=== Section Start ===
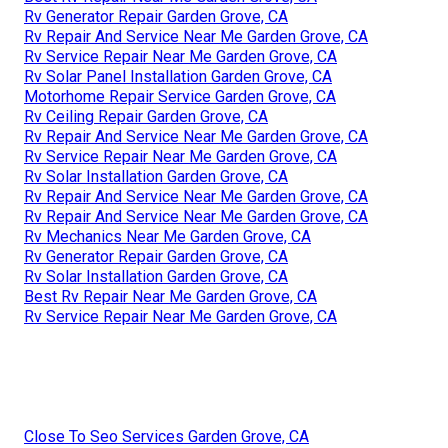
Rv Generator Repair Garden Grove, CA
Rv Repair And Service Near Me Garden Grove, CA
Rv Service Repair Near Me Garden Grove, CA
Rv Solar Panel Installation Garden Grove, CA
Motorhome Repair Service Garden Grove, CA
Rv Ceiling Repair Garden Grove, CA
Rv Repair And Service Near Me Garden Grove, CA
Rv Service Repair Near Me Garden Grove, CA
Rv Solar Installation Garden Grove, CA
Rv Repair And Service Near Me Garden Grove, CA
Rv Repair And Service Near Me Garden Grove, CA
Rv Mechanics Near Me Garden Grove, CA
Rv Generator Repair Garden Grove, CA
Rv Solar Installation Garden Grove, CA
Best Rv Repair Near Me Garden Grove, CA
Rv Service Repair Near Me Garden Grove, CA
Close To Seo Services Garden Grove, CA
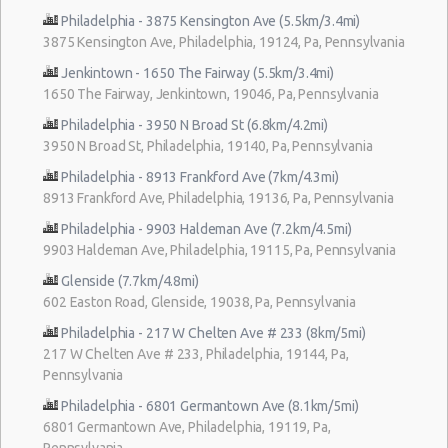
Philadelphia - 3875 Kensington Ave (5.5km/3.4mi)
3875 Kensington Ave, Philadelphia, 19124, Pa, Pennsylvania
Jenkintown - 1650 The Fairway (5.5km/3.4mi)
1650 The Fairway, Jenkintown, 19046, Pa, Pennsylvania
Philadelphia - 3950 N Broad St (6.8km/4.2mi)
3950 N Broad St, Philadelphia, 19140, Pa, Pennsylvania
Philadelphia - 8913 Frankford Ave (7km/4.3mi)
8913 Frankford Ave, Philadelphia, 19136, Pa, Pennsylvania
Philadelphia - 9903 Haldeman Ave (7.2km/4.5mi)
9903 Haldeman Ave, Philadelphia, 19115, Pa, Pennsylvania
Glenside (7.7km/4.8mi)
602 Easton Road, Glenside, 19038, Pa, Pennsylvania
Philadelphia - 217 W Chelten Ave # 233 (8km/5mi)
217 W Chelten Ave # 233, Philadelphia, 19144, Pa,
Pennsylvania
Philadelphia - 6801 Germantown Ave (8.1km/5mi)
6801 Germantown Ave, Philadelphia, 19119, Pa,
Pennsylvania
=== Section End ===
▶ What you should do: Would you repeat the material exactly, keeping out any pictures?

▶ Final answer:
Rv Generator Repair Garden Grove, CA
Rv Repair And Service Near Me Garden Grove, CA
Rv Service Repair Near Me Garden Grove, CA
Rv Solar Panel Installation Garden Grove, CA
Motorhome Repair Service Garden Grove, CA
Rv Ceiling Repair Garden Grove, CA
Rv Repair And Service Near Me Garden Grove, CA
Rv Service Repair Near Me Garden Grove, CA
Rv Solar Installation Garden Grove, CA
Rv Repair And Service Near Me Garden Grove, CA
Rv Repair And Service Near Me Garden Grove, CA
Rv Mechanics Near Me Garden Grove, CA
Rv Generator Repair Garden Grove, CA
Rv Solar Installation Garden Grove, CA
Best Rv Repair Near Me Garden Grove, CA
Rv Service Repair Near Me Garden Grove, CA
Close To Seo Services Garden Grove, CA
Philadelphia - 3875 Kensington Ave (5.5km/3.4mi)
3875 Kensington Ave, Philadelphia, 19124, Pa, Pennsylvania
Jenkintown - 1650 The Fairway (5.5km/3.4mi)
1650 The Fairway, Jenkintown, 19046, Pa, Pennsylvania
Philadelphia - 3950 N Broad St (6.8km/4.2mi)
3950 N Broad St, Philadelphia, 19140, Pa, Pennsylvania
Philadelphia - 8913 Frankford Ave (7km/4.3mi)
8913 Frankford Ave, Philadelphia, 19136, Pa, Pennsylvania
Philadelphia - 9903 Haldeman Ave (7.2km/4.5mi)
9903 Haldeman Ave, Philadelphia, 19115, Pa, Pennsylvania
Glenside (7.7km/4.8mi)
602 Easton Road, Glenside, 19038, Pa, Pennsylvania
Philadelphia - 217 W Chelten Ave # 233 (8km/5mi)
217 W Chelten Ave # 233, Philadelphia, 19144, Pa,
Pennsylvania
Philadelphia - 6801 Germantown Ave (8.1km/5mi)
6801 Germantown Ave, Philadelphia, 19119, Pa,
Pennsylvania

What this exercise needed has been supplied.